About this exercise:
Using the material below, copy every line where "Симферополе" appears.

Recorded information:
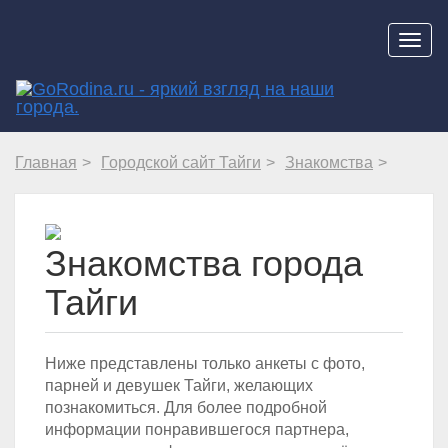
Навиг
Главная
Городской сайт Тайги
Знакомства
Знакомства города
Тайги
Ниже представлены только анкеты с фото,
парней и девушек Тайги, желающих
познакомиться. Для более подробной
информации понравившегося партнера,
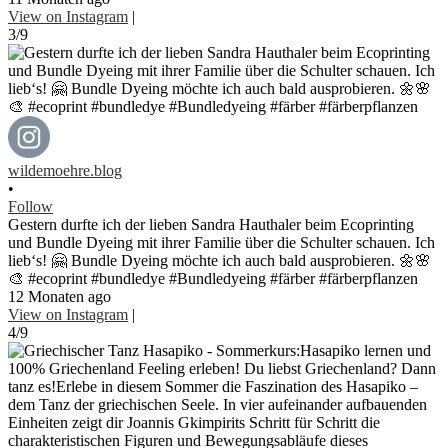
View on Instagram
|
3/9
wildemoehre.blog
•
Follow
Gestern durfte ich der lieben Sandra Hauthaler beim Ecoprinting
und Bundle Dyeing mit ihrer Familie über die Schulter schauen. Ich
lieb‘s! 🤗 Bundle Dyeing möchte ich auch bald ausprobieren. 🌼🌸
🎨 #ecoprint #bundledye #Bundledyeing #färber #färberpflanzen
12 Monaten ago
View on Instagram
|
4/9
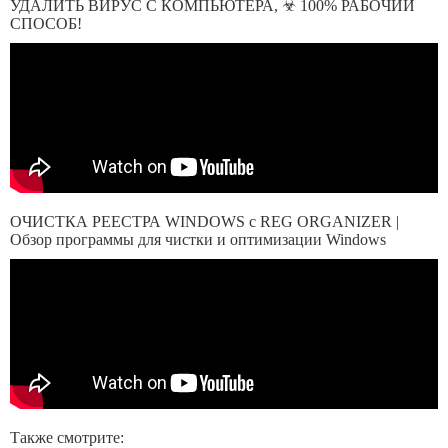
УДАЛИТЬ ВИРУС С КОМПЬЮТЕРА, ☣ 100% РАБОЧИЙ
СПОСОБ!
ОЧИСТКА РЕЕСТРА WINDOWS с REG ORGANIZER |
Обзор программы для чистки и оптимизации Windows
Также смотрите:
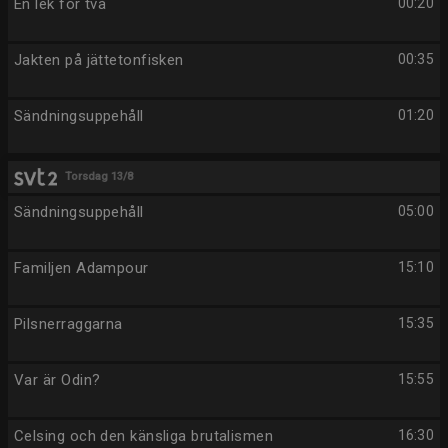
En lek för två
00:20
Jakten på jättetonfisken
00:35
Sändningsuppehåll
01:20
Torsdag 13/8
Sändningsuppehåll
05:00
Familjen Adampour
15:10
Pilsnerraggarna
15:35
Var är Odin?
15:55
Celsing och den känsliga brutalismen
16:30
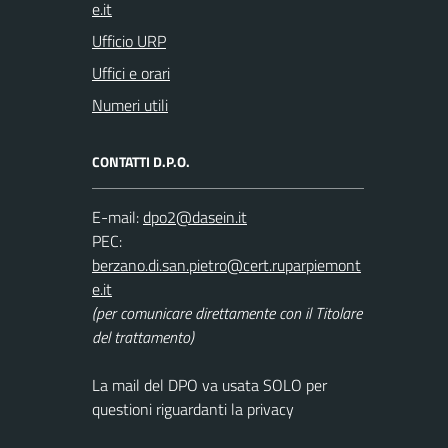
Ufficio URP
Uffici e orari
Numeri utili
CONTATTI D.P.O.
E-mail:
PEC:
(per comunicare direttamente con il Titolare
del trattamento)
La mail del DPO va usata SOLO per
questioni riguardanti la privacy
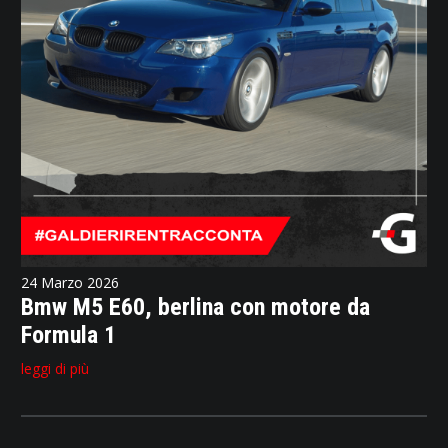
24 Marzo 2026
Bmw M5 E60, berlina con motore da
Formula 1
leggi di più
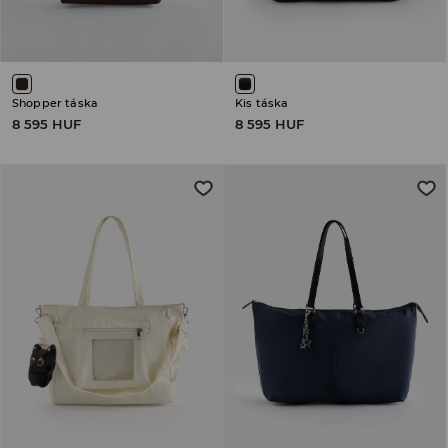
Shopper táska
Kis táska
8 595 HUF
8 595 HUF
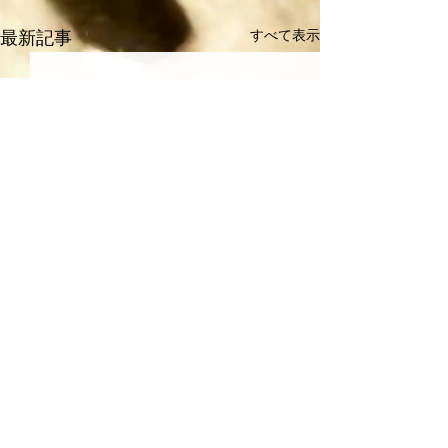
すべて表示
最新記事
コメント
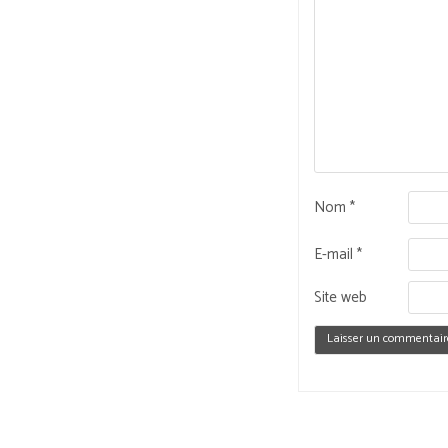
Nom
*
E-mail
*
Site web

--

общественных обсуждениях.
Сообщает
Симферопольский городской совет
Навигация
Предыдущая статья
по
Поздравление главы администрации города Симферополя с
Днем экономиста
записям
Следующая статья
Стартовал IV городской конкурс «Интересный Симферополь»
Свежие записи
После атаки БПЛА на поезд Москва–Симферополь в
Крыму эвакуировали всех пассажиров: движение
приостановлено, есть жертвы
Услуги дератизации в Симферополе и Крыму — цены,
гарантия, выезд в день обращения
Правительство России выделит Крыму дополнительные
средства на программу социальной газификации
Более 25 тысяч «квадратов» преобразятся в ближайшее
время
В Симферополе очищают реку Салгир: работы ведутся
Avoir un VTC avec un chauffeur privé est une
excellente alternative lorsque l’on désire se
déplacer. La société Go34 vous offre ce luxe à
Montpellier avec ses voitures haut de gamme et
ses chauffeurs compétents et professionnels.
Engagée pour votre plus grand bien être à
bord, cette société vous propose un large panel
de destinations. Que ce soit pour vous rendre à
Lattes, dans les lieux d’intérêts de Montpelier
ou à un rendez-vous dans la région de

---

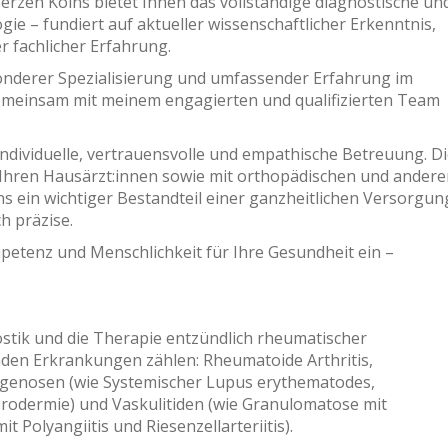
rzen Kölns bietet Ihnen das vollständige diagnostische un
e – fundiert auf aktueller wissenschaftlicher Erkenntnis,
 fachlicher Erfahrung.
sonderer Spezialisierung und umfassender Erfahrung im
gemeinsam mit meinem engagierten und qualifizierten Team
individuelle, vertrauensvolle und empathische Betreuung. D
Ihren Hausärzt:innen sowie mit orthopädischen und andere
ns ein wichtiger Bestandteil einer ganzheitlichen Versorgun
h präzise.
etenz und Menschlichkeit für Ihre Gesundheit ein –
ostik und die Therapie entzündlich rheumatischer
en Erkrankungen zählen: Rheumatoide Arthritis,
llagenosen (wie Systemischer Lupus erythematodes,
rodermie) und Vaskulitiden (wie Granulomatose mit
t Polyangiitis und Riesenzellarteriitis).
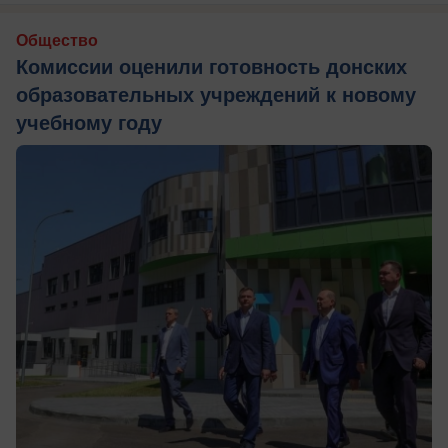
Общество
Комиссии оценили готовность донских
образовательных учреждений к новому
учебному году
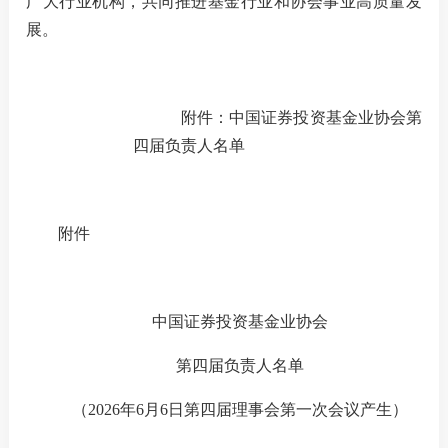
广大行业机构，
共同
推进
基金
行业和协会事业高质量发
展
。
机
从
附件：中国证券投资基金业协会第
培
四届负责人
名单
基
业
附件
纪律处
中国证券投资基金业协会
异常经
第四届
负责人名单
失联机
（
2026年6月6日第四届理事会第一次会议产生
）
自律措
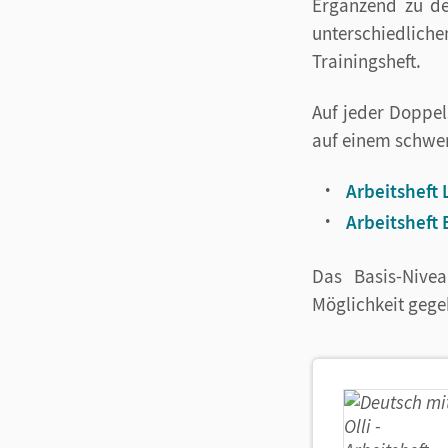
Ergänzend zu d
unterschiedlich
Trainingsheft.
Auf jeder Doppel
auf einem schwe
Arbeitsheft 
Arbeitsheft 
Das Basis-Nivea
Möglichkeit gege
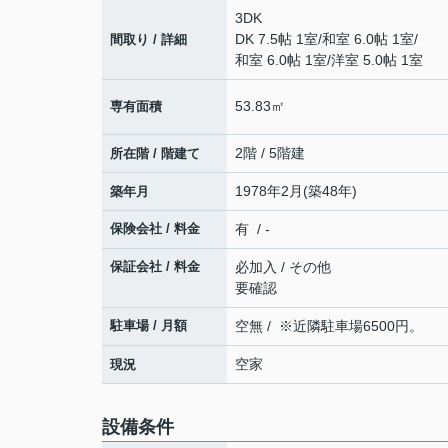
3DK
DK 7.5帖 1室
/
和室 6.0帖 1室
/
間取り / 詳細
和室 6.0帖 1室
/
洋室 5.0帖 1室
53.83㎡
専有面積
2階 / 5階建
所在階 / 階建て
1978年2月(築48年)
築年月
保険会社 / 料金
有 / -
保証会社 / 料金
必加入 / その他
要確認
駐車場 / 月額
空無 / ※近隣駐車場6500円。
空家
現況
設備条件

Answer for this exercise:
Услуги дератизации в Симферополе и Крыму — цены,
В Симферополе очищают реку Салгир: работы ведутся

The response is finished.